# TASK REQUIREMENTS
The listing below holds pictures; exclude them. Return exactly the lines from the one with "d Johannesburg, it sits the other side of" through the one with "life and I love".

# INPUT DATA

'''

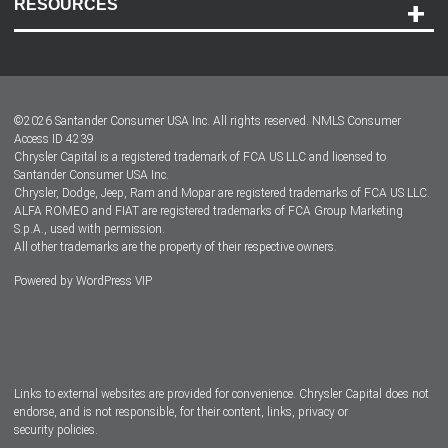
RESOURCES
Careers
Customer Center
Lease-End Options
©
2026
Santander Consumer USA Inc. All rights reserved.
NMLS Consumer
Dealer Locator
Access ID 4239
Chrysler Capital is a registered trademark of FCA US LLC and licensed to
Dealers
Santander Consumer USA Inc.
Chrysler, Dodge, Jeep, Ram and Mopar are registered trademarks of FCA US LLC.
ALFA ROMEO and FIAT are registered trademarks of FCA Group Marketing
S.p.A., used with permission.
All other trademarks are the property of their respective owners.
Powered by
WordPress VIP
Facebook
Twitter
Instagram
LinkedIn
Links to external websites are provided for convenience. Chrysler Capital does not
endorse, and is not responsible, for their content, links, privacy or
security policies.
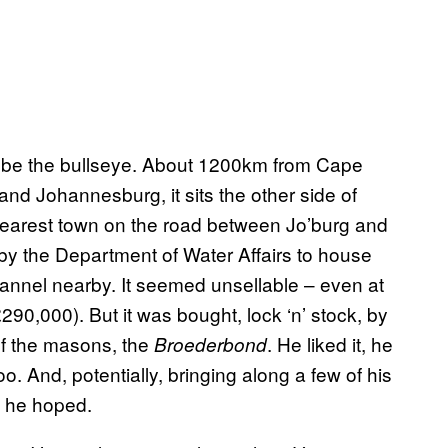
d be the bullseye. About 1200km from Cape
d Johannesburg, it sits the other side of
 nearest town on the road between Jo’burg and
 by the Department of Water Affairs to house
hannel nearby. It seemed unsellable – even at
290,000). But it was bought, lock ‘n’ stock, by
of the masons, the
. He liked it, he
Broederbond
o. And, potentially, bringing along a few of his
h, he hoped.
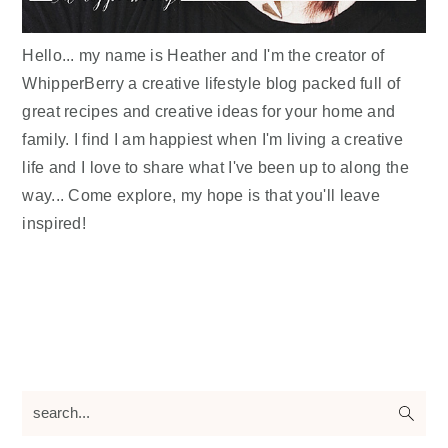
Hello... my name is Heather and I'm the creator of
WhipperBerry a creative lifestyle blog packed full of
great recipes and creative ideas for your home and
family. I find I am happiest when I'm living a creative
life and I love to share what I've been up to along the
way... Come explore, my hope is that you'll leave
inspired!
search...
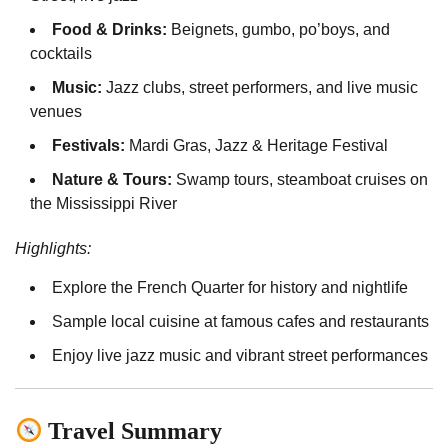
Food & Drinks:
Beignets, gumbo, po’boys, and
cocktails
Music:
Jazz clubs, street performers, and live music
venues
Festivals:
Mardi Gras, Jazz & Heritage Festival
Nature & Tours:
Swamp tours, steamboat cruises on
the Mississippi River
Highlights:
Explore the French Quarter for history and nightlife
Sample local cuisine at famous cafes and restaurants
Enjoy live jazz music and vibrant street performances
Travel Summary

'''

# RESPONSE FOR THIS EXERCISE
d Johannesburg, it sits the other side of
 nearest town on the road between Jo’burg and
 by the Department of Water Affairs to house
hannel nearby. It seemed unsellable – even at
290,000). But it was bought, lock ‘n’ stock, by
of the masons, the
. He liked it, he
Broederbond
o. And, potentially, bringing along a few of his
h, he hoped.
Hello... my name is Heather and I'm the creator of
WhipperBerry a creative lifestyle blog packed full of
great recipes and creative ideas for your home and
family. I find I am happiest when I'm living a creative
life and I love to share what I've been up to along the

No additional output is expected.